What To Expect From Powell’s Fed Chair Swan Song

This week may be the last time we hear from Jerome Powell as Chair of the Federal Reserve.

While not above criticism — headline CPI inflation did record a nine-handle print on his watch, after all — it’s fair, I think, to say he did a reasonably admirable job under what, at times, were the most arduous circumstances imaginable for a central banker.

Powell’s shift at the helm got off to an inauspicious start when the VIX ETN complex imploded on his very first day in the big seat. It was non-stop drama from there.

Powell, as Fed chair, navigated tariff wars, shooting wars, bear markets in both stocks and US government bonds, energy crises, a literal plague and, of course, a withering attack on institutional independence which crescendoed in grand jury subpoenas threatening a criminal indictment.

He also presided over the most acute bout of inflation since the 1970s and, in turn, the most aggressive rate-hiking campaign since Paul Volcker.

A cake walk this was not. As Phil Connors might put it, “I didn’t just survive a wreck. I wasn’t just blown up yesterday. I have been stabbed, shot, poisoned, frozen, hung, electrocuted and burned.”

Headed into this week’s FOMC meeting, Powell’s fate on the Fed board — he could technically serve until 2028 even as he passes the chairmanship to Kevin Warsh, whose confirmation’s all but assured after the Justice Department finally dropped its investigation into Powell — remains unclear.

It’s possible Powell will indicate an intention to step down early from the board at this week’s press conference. Or the opposite: He may say he intends to stay, in which case Donald Trump will probably mount another attempt to remove him for “cause,” giving The White House another vacant seat.

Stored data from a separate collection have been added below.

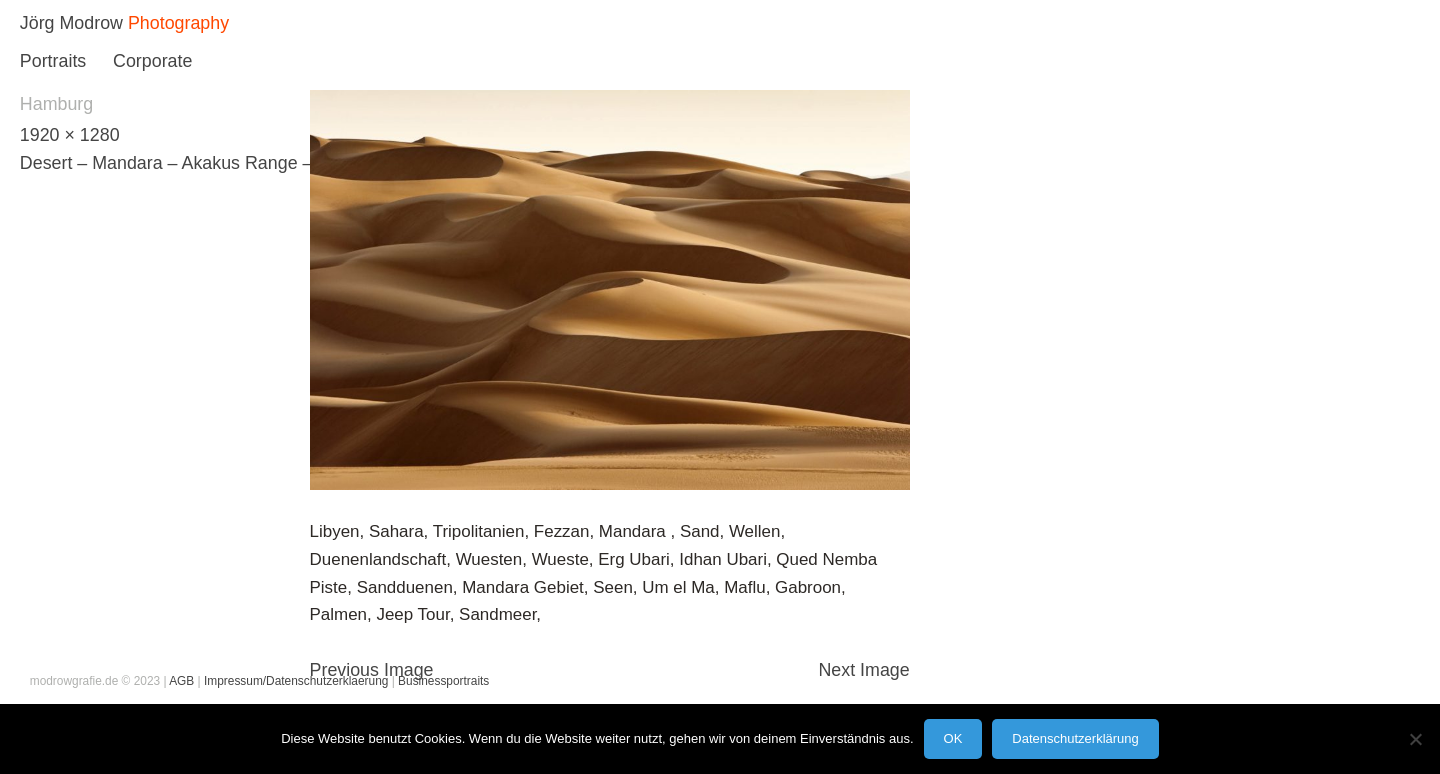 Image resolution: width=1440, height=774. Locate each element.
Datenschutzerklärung (1075, 738)
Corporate (152, 61)
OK (953, 738)
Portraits (53, 61)
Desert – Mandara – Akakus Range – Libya (190, 163)
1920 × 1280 (70, 135)
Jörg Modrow (71, 23) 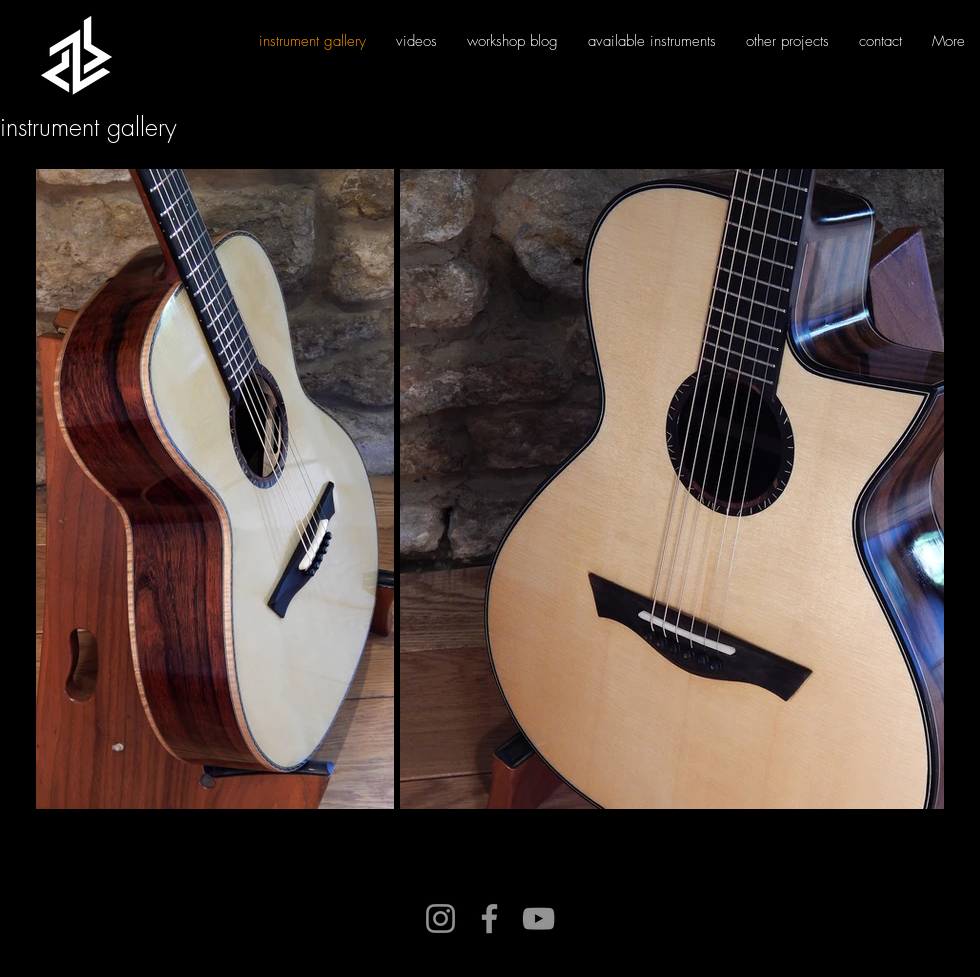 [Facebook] (489, 918)
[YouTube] (538, 918)
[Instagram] (440, 918) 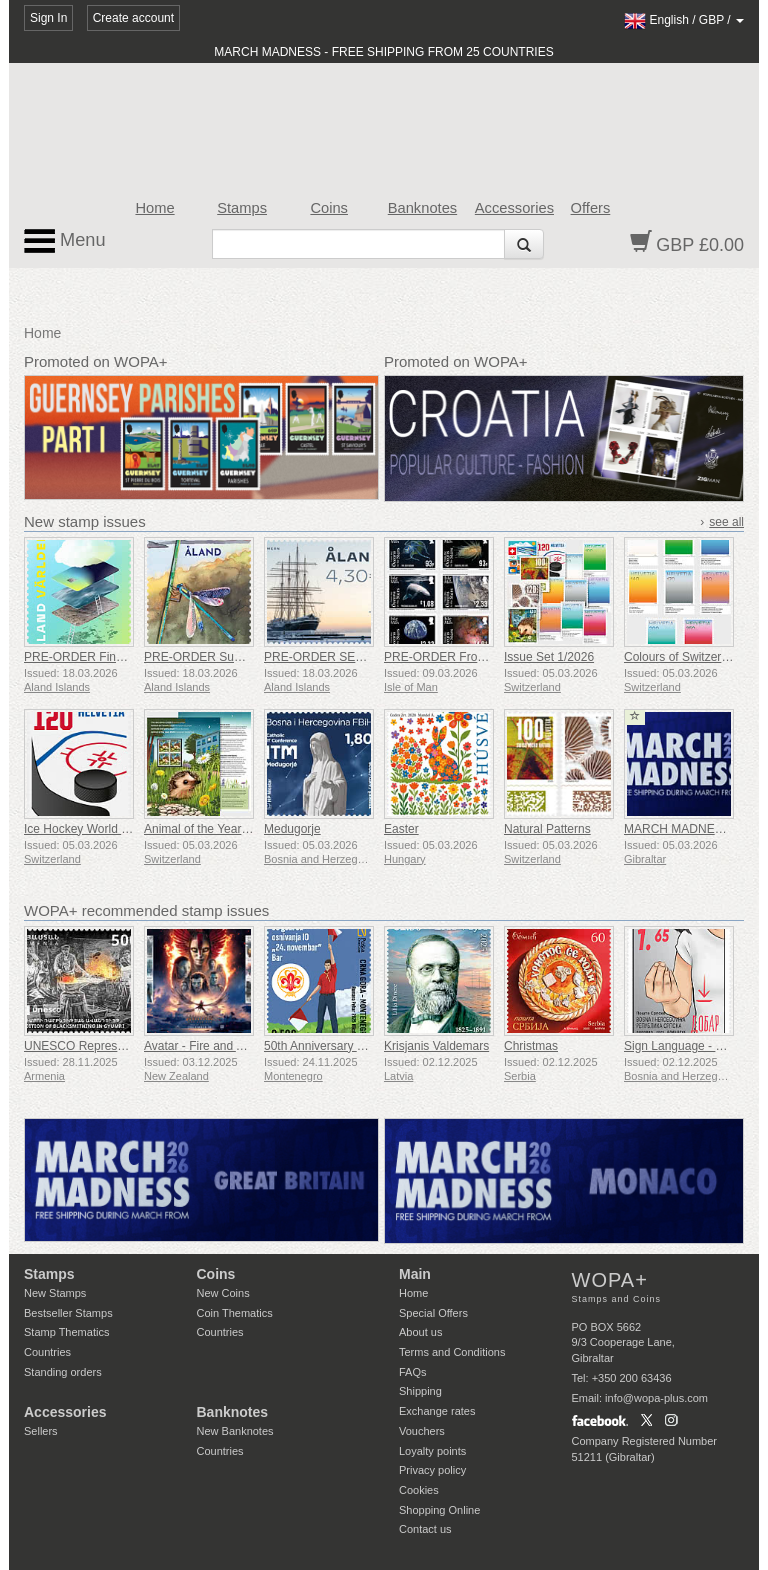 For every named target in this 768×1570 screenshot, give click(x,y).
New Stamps (55, 1293)
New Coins (223, 1293)
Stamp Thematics (66, 1332)
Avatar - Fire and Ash (200, 1046)
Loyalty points (432, 1451)
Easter (401, 829)
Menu (65, 241)
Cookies (419, 1490)
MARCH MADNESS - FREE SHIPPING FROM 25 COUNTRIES (383, 52)
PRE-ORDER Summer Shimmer (230, 657)
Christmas (531, 1046)
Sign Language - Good (684, 1046)
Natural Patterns (547, 829)
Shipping (420, 1391)
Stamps (242, 208)
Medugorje (292, 829)
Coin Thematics (235, 1313)
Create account (133, 18)
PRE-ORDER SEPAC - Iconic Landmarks (374, 657)
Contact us (425, 1529)
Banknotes (422, 208)
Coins (329, 208)
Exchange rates (437, 1411)
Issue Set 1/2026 (549, 657)
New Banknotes (235, 1431)
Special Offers (433, 1313)
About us (420, 1332)
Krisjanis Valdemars (436, 1046)
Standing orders (63, 1372)
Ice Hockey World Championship (111, 829)
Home (154, 208)
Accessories (514, 208)
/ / (684, 20)
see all (726, 522)
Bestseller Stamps (68, 1313)
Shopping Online (439, 1510)
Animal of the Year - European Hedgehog (253, 829)
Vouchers (422, 1431)
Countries (47, 1352)
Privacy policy (432, 1470)
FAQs (413, 1372)
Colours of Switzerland (684, 657)
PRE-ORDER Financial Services (110, 657)
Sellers (41, 1431)
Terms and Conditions (452, 1352)
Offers (591, 208)
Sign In (48, 18) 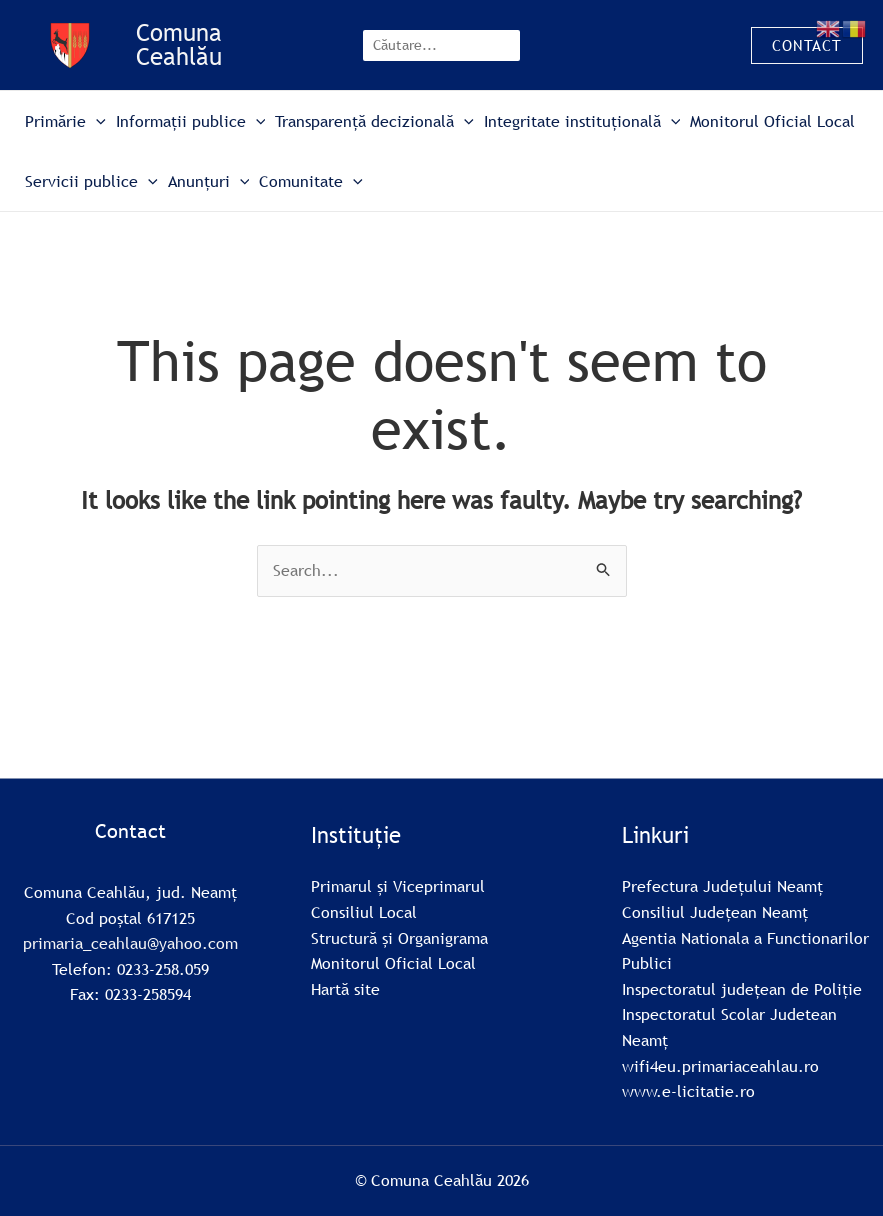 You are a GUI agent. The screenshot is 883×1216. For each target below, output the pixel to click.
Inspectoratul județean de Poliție (742, 989)
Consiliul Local (364, 912)
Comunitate (311, 181)
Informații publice (191, 121)
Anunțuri (209, 181)
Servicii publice (91, 181)
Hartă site (345, 989)
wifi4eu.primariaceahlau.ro (720, 1066)
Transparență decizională (374, 121)
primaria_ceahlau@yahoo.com (130, 943)
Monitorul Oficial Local (772, 121)
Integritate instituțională (582, 121)
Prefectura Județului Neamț (722, 886)
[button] (807, 45)
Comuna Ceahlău (179, 44)
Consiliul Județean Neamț (715, 912)
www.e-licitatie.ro (688, 1091)
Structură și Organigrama (399, 938)
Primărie (65, 121)
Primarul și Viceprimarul (398, 886) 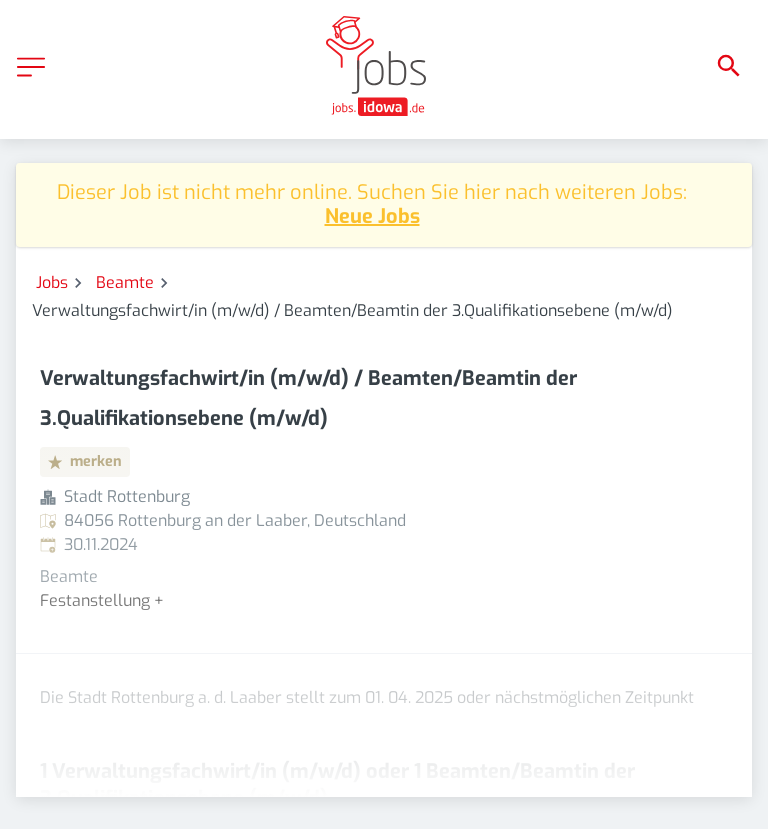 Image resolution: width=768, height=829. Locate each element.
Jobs (52, 282)
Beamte (125, 282)
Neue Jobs (372, 216) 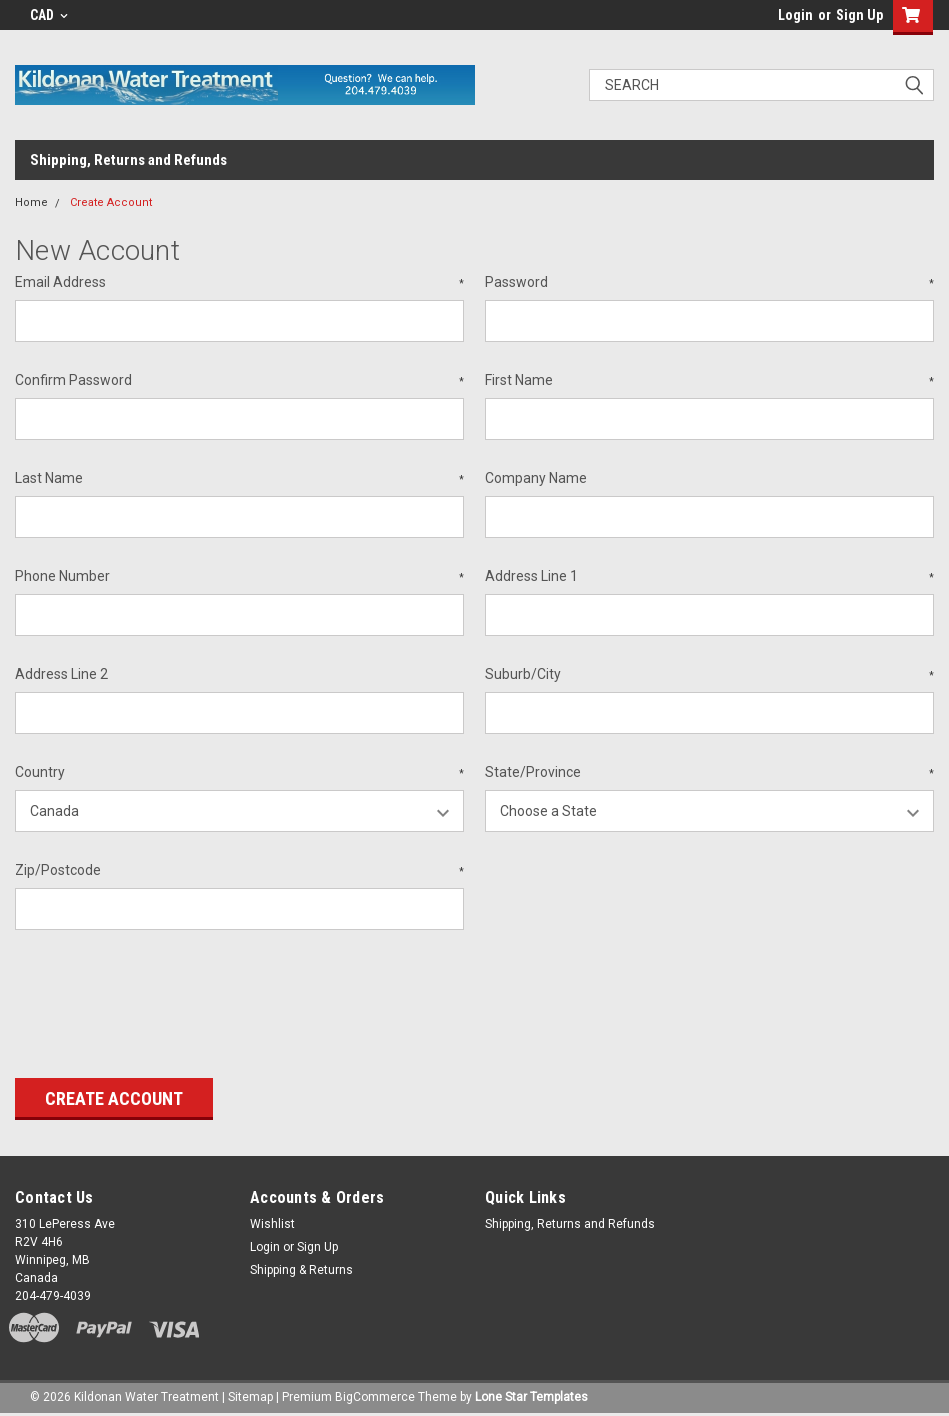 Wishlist (272, 1224)
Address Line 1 (709, 577)
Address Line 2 (61, 674)
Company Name (536, 478)
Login (795, 15)
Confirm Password (239, 381)
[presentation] (167, 997)
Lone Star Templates (531, 1396)
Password (709, 283)
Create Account (111, 202)
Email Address (239, 283)
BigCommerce (375, 1396)
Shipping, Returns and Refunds (128, 160)
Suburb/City (709, 675)
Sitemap (250, 1396)
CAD (49, 15)
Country (239, 773)
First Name (709, 381)
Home (31, 202)
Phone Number (239, 577)
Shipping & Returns (301, 1270)
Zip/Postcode (239, 871)
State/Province (709, 773)
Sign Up (859, 15)
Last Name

The Fed will obviously leave rates unchanged on Wednesday. The new statement may well contain a tacit upgrade to the labor market assessment in light of March’s NFP headline which, you’ll recall, counted as the best establishment survey print since Trump’s second inaugural.

The next day, an update on the Fed’s preferred inflation measure will likely show underlying price growth picked up on an annual basis to 3.2% last month. That’s the consensus for March’s core PCE readout, due Thursday. The YoY core PCE series hasn’t been below 2% since February of 2021.

The figure below’s not an “apology” for the ongoing inflation overshoot, but it does illustrate the extent to which inflation associated with factors outside the Fed’s control — or, as the San Francisco Fed puts it, “industry-specific factors” — are frustrating monetary policy’s efforts to bring inflation back down to target.

Note that so-called acyclical inflation actually exceeded cyclical inflation in January for the first time in years.

“These patterns suggest that while tight monetary policy and soft aggregate demand are putting downward pressure on inflation, sector-specific factors such as tariffs and strong demand for semiconductors have kept overall inflation from declining on net,” a VP of research for the San Francisco Fed wrote this month.

“While policymakers can take solace in the deceleration of cyclical inflation, the uptrend in acyclical inflation cannot be ignored given the strength of its correlation with overall PCE inflation over time,” BMO’s Ian Lyngen remarked, of the same data, adding that the acyclical series “was a much more timely indicator of the post-pandemic surge in consumer inflation.”

When you throw in the distinct possibility that the latest energy supply shock will eventually show up in some components of core inflation, you’re left to ponder the prospect of ongoing “stubbornness” in measures of underlying price growth.

In any event, there’s no SEP refresh this week, and even if there were, it wouldn’t much matter: Between the war and uncertainty around what AI will mean for jobs and productivity, forecasts are even more useless than usual.